Least Privilege
Foundational concept — no prerequisites needed
A security principle that grants users, applications, and systems only the minimum access rights and permissions necessary to perform their required tasks, reducing the attack surface and blast radius.
About Least Privilege
A security principle that grants users, applications, and systems only the minimum access rights and permissions necessary to perform their required tasks, reducing the attack surface and blast radius. This is a beginner-level concept in the Authorization, Zero Trust, Governance domain. Related topics include authorization, zero-trust, identity-governance.
Frequently Asked Questions
What is Least Privilege?
A security principle that grants users, applications, and systems only the minimum access rights and permissions necessary to perform their required tasks, reducing the attack surface and blast radius.
How does Least Privilege work?
Least Privilege works by providing key functionality for identity management, access control, and security. It integrates with other identity components to deliver secure, standards-based workflows in enterprise and consumer applications.
What is Least Privilege used for?
Least Privilege is used in digital identity systems to support secure authentication, authorization, and identity lifecycle management. Common use cases include single sign-on, access governance, API security, and regulatory compliance.
What are the benefits of Least Privilege?

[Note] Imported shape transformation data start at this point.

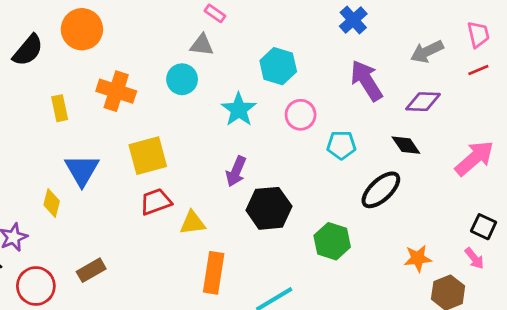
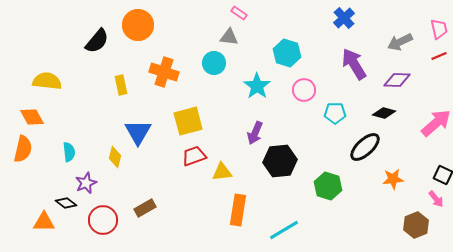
black diamond: (406, 145) -> (384, 113), turned -40
orange star: (418, 258) -> (393, 179), moved

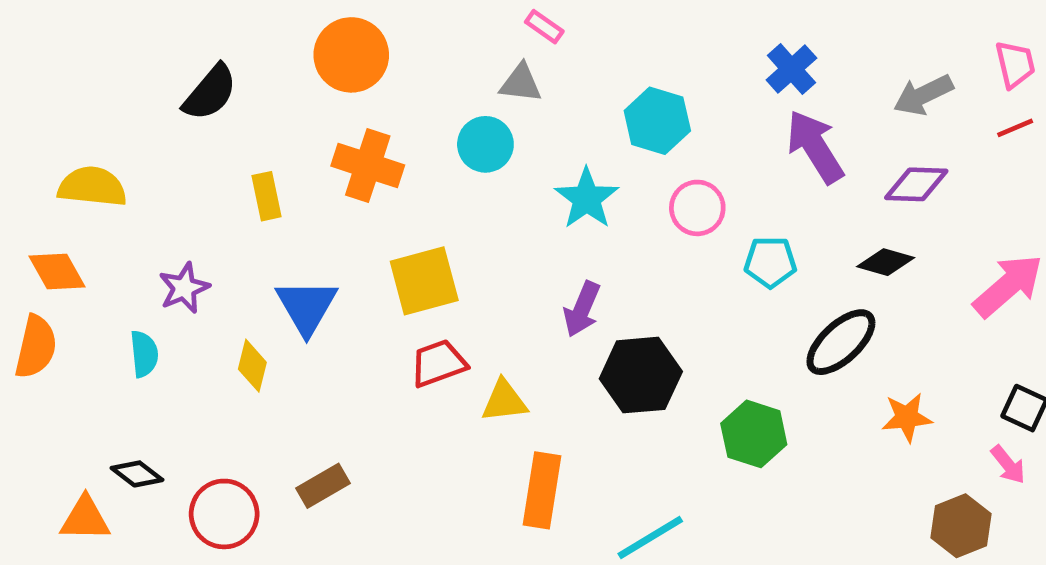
blue cross: (344, 18) -> (791, 69), moved
orange circle: (138, 25) -> (351, 55), moved
purple star: (86, 183) -> (184, 288), moved

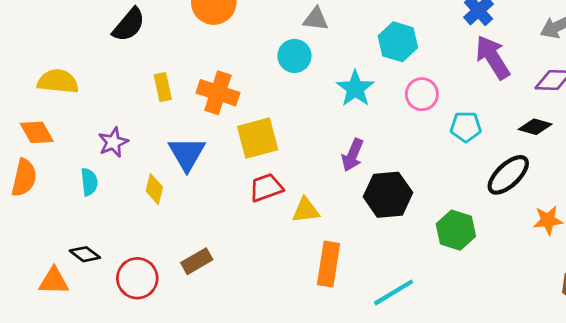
orange cross: (368, 166) -> (218, 93), moved

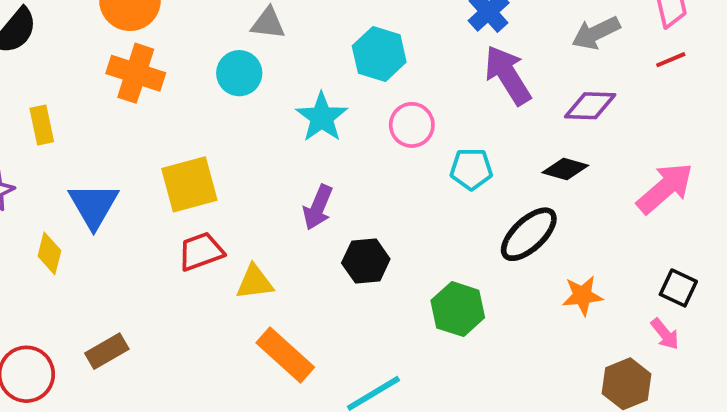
yellow rectangle: (163, 87) -> (42, 125), moved
orange cross: (218, 93) -> (136, 73), moved
black hexagon: (388, 195) -> (366, 261), size x0.7
orange rectangle: (328, 264) -> (285, 355), turned -57

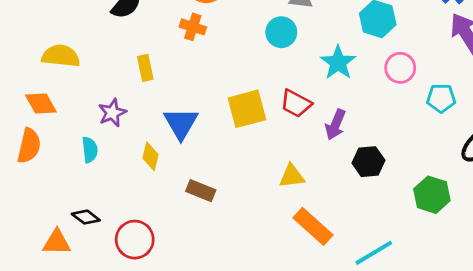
orange cross: (136, 73) -> (193, 27), moved, size x0.7
red trapezoid: (201, 251) -> (296, 104), moved, turned -132
brown rectangle: (107, 351) -> (201, 191), moved, turned 52

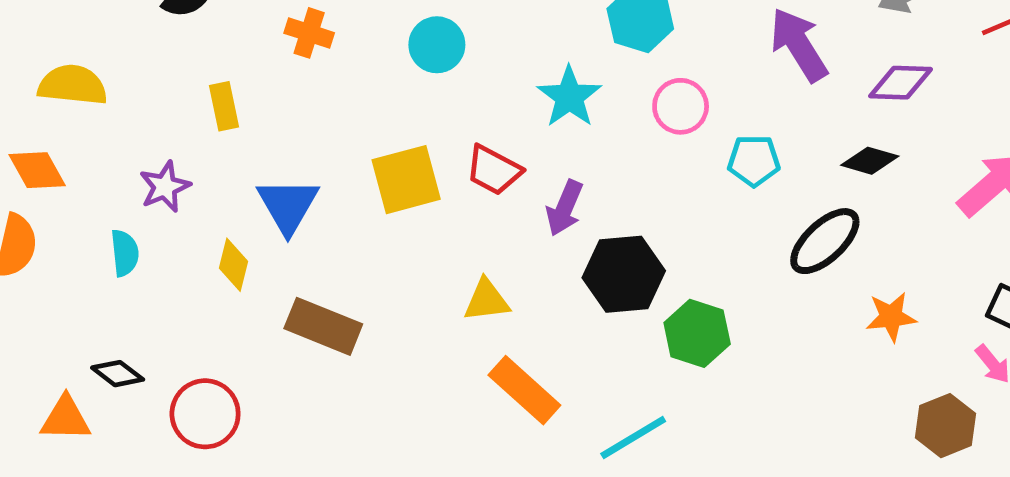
cyan circle: (281, 32) -> (437, 45), moved
black hexagon: (368, 162) -> (624, 274), size x1.4
brown rectangle: (201, 191) -> (323, 326), size x1.4
green hexagon: (432, 195) -> (697, 333), moved

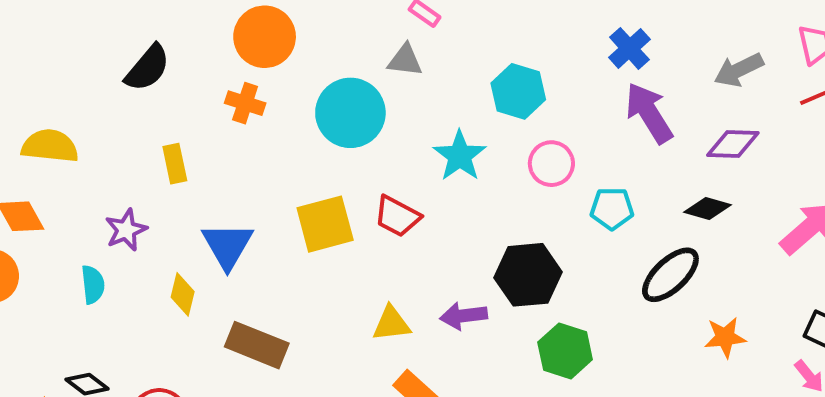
cyan circle: (437, 45) -> (350, 113), size x1.5
purple arrow: (565, 208) -> (464, 316), moved, turned 60
black hexagon: (624, 274) -> (528, 275), moved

The key benefits of Least Privilege include improved security posture, streamlined user experience, reduced operational overhead, and better compliance with privacy regulations. Organizations adopting Least Privilege can achieve stronger access controls and simplified identity management.
Least Privilege vs rbac?
While Least Privilege and rbac are related concepts in digital identity, they serve different purposes. Least Privilege focuses on a security principle that grants users, applications, and systems only the minimum access rights and permissions necessary to perform their required tasks, reducing the attack surface and blast radius, whereas rbac addresses a complementary aspect of identity and access management. Understanding both is essential for building comprehensive security architectures.
Related Books
Zero Trust Networks
Evan Gilman
Zero Trust Networks
Evan Gilman, Doug Barth
Zero Trust Networks provides a thorough examination of the zero trust security model, where nothing inside or outside the network perimeter is trusted by default. The book covers network architecture, device trust, user trust, application trust, and how to build systems that verify every request regardless of source.
Privileged Attack Vectors
Morey J. Haber
Privileged Attack Vectors
Morey J. Haber
This book examines how attackers exploit privileged accounts and provides comprehensive guidance on building a privileged access management program. It covers PAM architecture, credential vaulting, session management, just-in-time access, and measuring PAM program effectiveness.
IAM for Cloud Infrastructure
Marcus Young
IAM for Cloud Infrastructure
Marcus Young
A practical guide to identity and access management across major cloud platforms. Covers AWS IAM, Azure AD (Entra ID), and GCP IAM including policies, roles, service accounts, cross-cloud identity federation, and infrastructure-as-code for IAM.